Bisogna dare corso in tempi brevi al protocollo sperimentale per consentire a un largo campione di donne, su base volontaria, di partorire nei punti nascita di montagna.

Lo chiede Silvia Piccinini del Movimento 5 stelle che riporta in Aula, con un question time, il tema della riapertura dei presidi montani di Alto Reno Terme (Bologna), Pavullo nel Frignano (Modena), Castelnuovo ne’ Monti (Reggio Emilia) e Borgo Val di Taro (Parma).

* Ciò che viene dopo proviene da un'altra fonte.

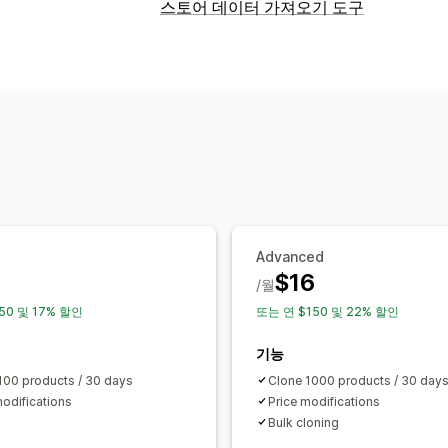
스토어 데이터 가져오기 도구
데이터 동기화
가격 동기화
제품 동기화
데이터 마이그레이션
대량 가져오기
대용량 파일 지원
CSV
Advanced
$16
/월
50 및 17% 할인
또는 연 $150 및 22% 할인
기능
100 products / 30 days
Clone 1000 products / 30 day
modifications
Price modifications
Bulk cloning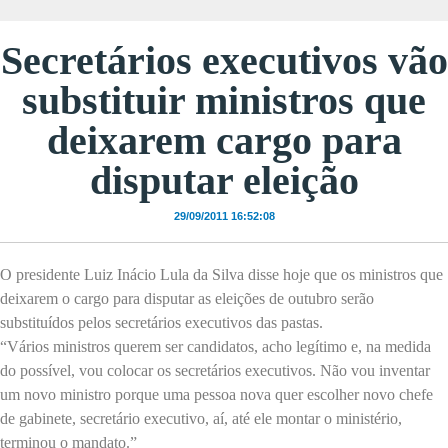
Secretários executivos vão
substituir ministros que
deixarem cargo para
disputar eleição
29/09/2011 16:52:08
O presidente Luiz Inácio Lula da Silva disse hoje que os ministros que
deixarem o cargo para disputar as eleições de outubro serão
substituídos pelos secretários executivos das pastas.
“Vários ministros querem ser candidatos, acho legítimo e, na medida
do possível, vou colocar os secretários executivos. Não vou inventar
um novo ministro porque uma pessoa nova quer escolher novo chefe
de gabinete, secretário executivo, aí, até ele montar o ministério,
terminou o mandato.”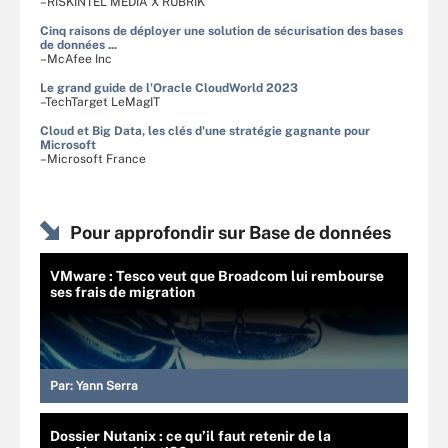
–RISKINTEL MEDIA X RUBRIK
Cinq raisons de déployer une solution de sécurisation des bases
de données ...
–McAfee Inc
Le grand guide de l'Oracle CloudWorld 2023
–TechTarget LeMagIT
Cloud et Big Data, les clés d'une stratégie gagnante pour
Microsoft
–Microsoft France
Pour approfondir sur Base de données
VMware : Tesco veut que Broadcom lui rembourse
ses frais de migration
Par:
Yann Serra
Dossier Nutanix : ce qu’il faut retenir de la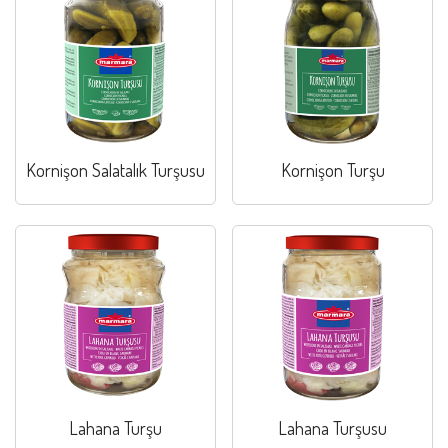
Kornişon Salatalık Turşusu
Kornişon Turşu
Lahana Turşu
Lahana Turşusu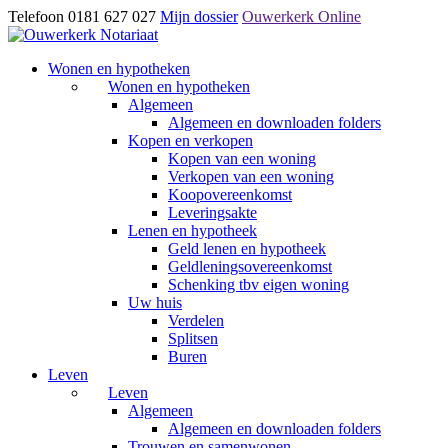
Telefoon 0181 627 027
Mijn dossier
Ouwerkerk Online
Wonen en hypotheken
Wonen en hypotheken
Algemeen
Algemeen en downloaden folders
Kopen en verkopen
Kopen van een woning
Verkopen van een woning
Koopovereenkomst
Leveringsakte
Lenen en hypotheek
Geld lenen en hypotheek
Geldleningsovereenkomst
Schenking tbv eigen woning
Uw huis
Verdelen
Splitsen
Buren
Leven
Leven
Algemeen
Algemeen en downloaden folders
Trouwen en samenwonen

“È tuttora in corso un approfondimento tra Ministero, enti locali e Ausl”, risponde l’assessore alla Sanità Raffaele Donini. “Abbiamo incalzato il governo, consapevoli che i mesi di emergenza Covid hanno rallentato i lavori non permettendo di chiudere il protocollo nei tempi previsti. Ma in estate il confronto è ripartito, con un ultimo incontro proprio a settembre.”

A gennaio 2020, infatti, la Regione aveva annunciato che le donne in gravidanza e senza alcuna complicazione sarebbero potute tornare a partorire nei punti nascita montani attualmente chiusi, dal momento che la Regione aveva predisposto un protocollo sperimentale da inviare al ministero della Salute, il quale si sarebbe dovuto esprimere entro 60 giorni.

“È evidente che il problema non è ancora risolto- replica la pentastellata- e che il protocollo non è ancora definito. Bisogna portare a termine il percorso in tempi brevi, perché le mamme della montagna aspettano risposte e chiedono che le promesse fatte in campagna elettorale vengano rispettate. Bene gli incentivi per le aree montane, ma se mancano i servizi tutti gli sforzi vengono vanificati”.